Adaptive Contextual Embedding for Robust Far-View Borehole Detection
Xuesong Liu, Tianyu Hao, Emmett J. Ientilucci
TL;DR
The paper tackles robust detection of densely packed, tiny boreholes in far-view quarry imagery. It introduces an EMA-driven adaptive detection framework with Adaptive Augmentation, Embedding Stabilization, and Contextual Refinement, designed to stabilize features and leverage spatial context in challenging industrial visuals. The experimental results on a proprietary quarry dataset show substantial improvements over baseline YOLO-based detectors, with an all-three-component system achieving up to 74.9% mAP and strong gains across dense, noisy scenarios. The approach offers practical benefits for safety and efficiency in blasting operations and suggests directions for efficient detectors and transformer-based architectures to extend generalization.
Abstract
In controlled blasting operations, accurately detecting densely distributed tiny boreholes from far-view imagery is critical for operational safety and efficiency. However, existing detection methods often struggle due to small object scales, highly dense arrangements, and limited distinctive visual features of boreholes. To address these challenges, we propose an adaptive detection approach that builds upon existing architectures (e.g., YOLO) by explicitly leveraging consistent embedding representations derived through exponential moving average (EMA)-based statistical updates.
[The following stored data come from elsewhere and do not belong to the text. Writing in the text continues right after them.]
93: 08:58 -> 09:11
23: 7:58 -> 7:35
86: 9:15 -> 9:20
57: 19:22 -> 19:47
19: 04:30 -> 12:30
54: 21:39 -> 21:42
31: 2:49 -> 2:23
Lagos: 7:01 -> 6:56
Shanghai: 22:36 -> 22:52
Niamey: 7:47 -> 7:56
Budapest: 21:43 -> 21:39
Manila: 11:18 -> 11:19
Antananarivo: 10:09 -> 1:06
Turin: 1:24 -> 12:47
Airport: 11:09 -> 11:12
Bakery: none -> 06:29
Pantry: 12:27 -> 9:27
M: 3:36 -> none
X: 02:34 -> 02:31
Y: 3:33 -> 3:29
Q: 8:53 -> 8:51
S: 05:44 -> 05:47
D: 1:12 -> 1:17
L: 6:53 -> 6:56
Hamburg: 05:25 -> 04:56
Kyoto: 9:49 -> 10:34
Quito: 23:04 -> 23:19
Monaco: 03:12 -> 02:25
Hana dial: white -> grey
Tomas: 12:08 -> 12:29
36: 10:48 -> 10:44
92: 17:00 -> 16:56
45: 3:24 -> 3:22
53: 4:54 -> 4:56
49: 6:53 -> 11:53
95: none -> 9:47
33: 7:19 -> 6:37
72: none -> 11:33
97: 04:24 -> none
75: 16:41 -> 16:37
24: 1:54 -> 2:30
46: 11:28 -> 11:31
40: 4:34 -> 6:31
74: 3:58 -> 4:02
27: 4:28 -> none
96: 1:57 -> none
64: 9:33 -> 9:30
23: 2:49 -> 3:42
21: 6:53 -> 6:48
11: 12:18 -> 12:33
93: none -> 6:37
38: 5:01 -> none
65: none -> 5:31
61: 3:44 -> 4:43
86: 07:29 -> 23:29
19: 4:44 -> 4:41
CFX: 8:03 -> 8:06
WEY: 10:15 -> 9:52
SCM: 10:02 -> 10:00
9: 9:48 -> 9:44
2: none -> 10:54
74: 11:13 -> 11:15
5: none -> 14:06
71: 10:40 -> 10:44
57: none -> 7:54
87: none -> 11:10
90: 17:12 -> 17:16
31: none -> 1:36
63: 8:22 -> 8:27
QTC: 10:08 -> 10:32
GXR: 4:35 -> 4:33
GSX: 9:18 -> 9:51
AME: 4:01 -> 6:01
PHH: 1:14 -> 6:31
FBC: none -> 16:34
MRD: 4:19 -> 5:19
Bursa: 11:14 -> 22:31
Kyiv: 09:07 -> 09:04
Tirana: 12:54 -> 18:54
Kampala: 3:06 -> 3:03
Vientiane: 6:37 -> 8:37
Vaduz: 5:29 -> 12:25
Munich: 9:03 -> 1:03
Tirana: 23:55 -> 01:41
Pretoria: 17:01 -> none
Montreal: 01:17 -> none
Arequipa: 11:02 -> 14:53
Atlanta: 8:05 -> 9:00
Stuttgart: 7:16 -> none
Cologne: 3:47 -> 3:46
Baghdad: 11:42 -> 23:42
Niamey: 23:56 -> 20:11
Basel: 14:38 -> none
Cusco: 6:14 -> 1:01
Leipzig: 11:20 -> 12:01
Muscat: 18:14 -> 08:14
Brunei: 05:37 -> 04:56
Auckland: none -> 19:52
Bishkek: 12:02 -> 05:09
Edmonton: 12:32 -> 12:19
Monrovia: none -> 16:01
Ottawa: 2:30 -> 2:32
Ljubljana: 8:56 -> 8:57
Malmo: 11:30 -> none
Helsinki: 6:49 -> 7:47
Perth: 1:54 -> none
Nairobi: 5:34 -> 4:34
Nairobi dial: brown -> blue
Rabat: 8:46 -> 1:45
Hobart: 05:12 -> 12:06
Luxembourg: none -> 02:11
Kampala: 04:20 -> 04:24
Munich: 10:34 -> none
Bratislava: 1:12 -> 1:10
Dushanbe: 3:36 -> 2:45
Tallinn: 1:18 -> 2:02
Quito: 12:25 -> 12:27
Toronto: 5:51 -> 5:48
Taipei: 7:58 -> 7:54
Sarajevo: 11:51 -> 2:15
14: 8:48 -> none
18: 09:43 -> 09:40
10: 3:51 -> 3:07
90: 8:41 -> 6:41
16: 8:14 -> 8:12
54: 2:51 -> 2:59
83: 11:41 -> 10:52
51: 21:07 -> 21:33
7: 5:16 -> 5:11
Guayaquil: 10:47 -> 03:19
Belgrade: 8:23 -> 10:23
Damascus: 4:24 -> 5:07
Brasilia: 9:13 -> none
Our method introduces three synergistic components: (1) adaptive augmentation utilizing dynamically updated image statistics to robustly handle illumination and texture variations; (2) embedding stabilization to ensure consistent and reliable feature extraction; and (3) contextual refinement leveraging spatial context for improved detection accuracy. The pervasive use of EMA in our method is particularly advantageous given the limited visual complexity and small scale of boreholes, allowing stable and robust representation learning even under challenging visual conditions. Experiments on a challenging proprietary quarry-site dataset demonstrate substantial improvements over baseline YOLO-based architectures, highlighting our method's effectiveness in realistic and complex industrial scenarios.